In all that time, hardly any large-scale change was made to the house. A coal stove was added into the kitchen fireplace; gas, and then electricity were added when they became available, but the furniture was re-upholstered rather than being replaced, the curtains and drapes replaced by similar... no rush for fashion here, even though in the early days, what they had was very fashionable... when it was new, and ladies paid formal afternoon calls.
By the 1930s, though, there was no wealth left, and Gertrude lived on very small resources from a mortgage loan and tenaciously held on to the house. By that time, its possible sale value might not have kept her well anyway; it was surrounded by cheap commercial buildings and wouldn't have drawn a high price.
The complexities of 19th-century clothing for women, illustrated
When she died at 93, in 1933, a distant cousin bought it to prevent foreclosure, and arranged for it to become a museum. Later, it was taken over by a non-profit, and eventually had a major renovation to repair the ravages of its decades of wear. In 1995, it became one of the first group of twenty buildings designated under New York's brand-new Landmarks law.
The Tredwell house is the only 19th-century building in Manhattan to have both its Federal-style exterior and its Greek Revival interior and its original furniture and fittings intact, but the Merchant's House faces a new threat to its survival.

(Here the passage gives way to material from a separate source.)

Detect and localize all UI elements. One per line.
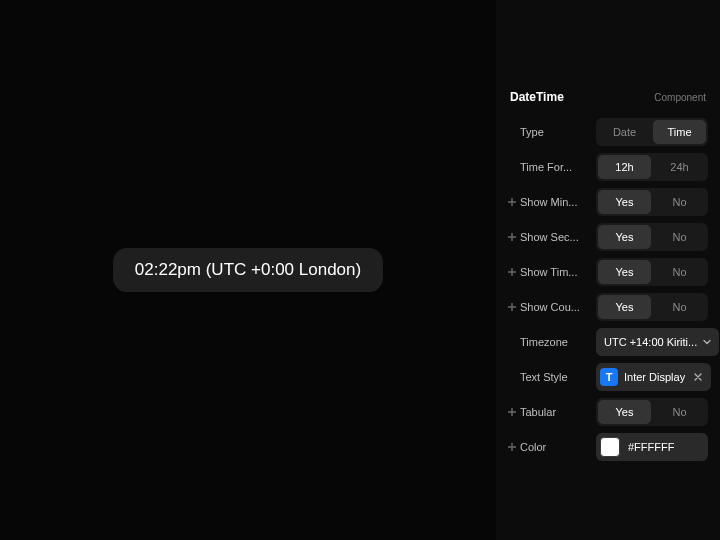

The neighborhood has once again become chi-chi, and a developer wants to build a hotel on the playground next door. A plan for a 16-story building was defeated, but the owner can legally build an eight-story version.
One Tredwell daughter had a back injury that led to a hand-powered elevator being installed; this was part of the pulley mechanism that made it work. Below, the servants' quarters.
Engineers have told the museum that there is no way to build the hotel without serious damage to the Tredwell house. The best case would be closing for several years while being essentially blanketed during construction; the worst case is undermining and demolition.
The museum is now involved with Landmarks and the developer trying to find a working solution, but no clear path has emerged, and some repair and renovation work is on hold until one does. One can only hope... this is too precious a resource to be teetering on the edge of jeopardy!
Congratulations to PortMoresby and George G who both correctly identified the location, and to Joyce Wichmann who knew a pie safe when she saw one!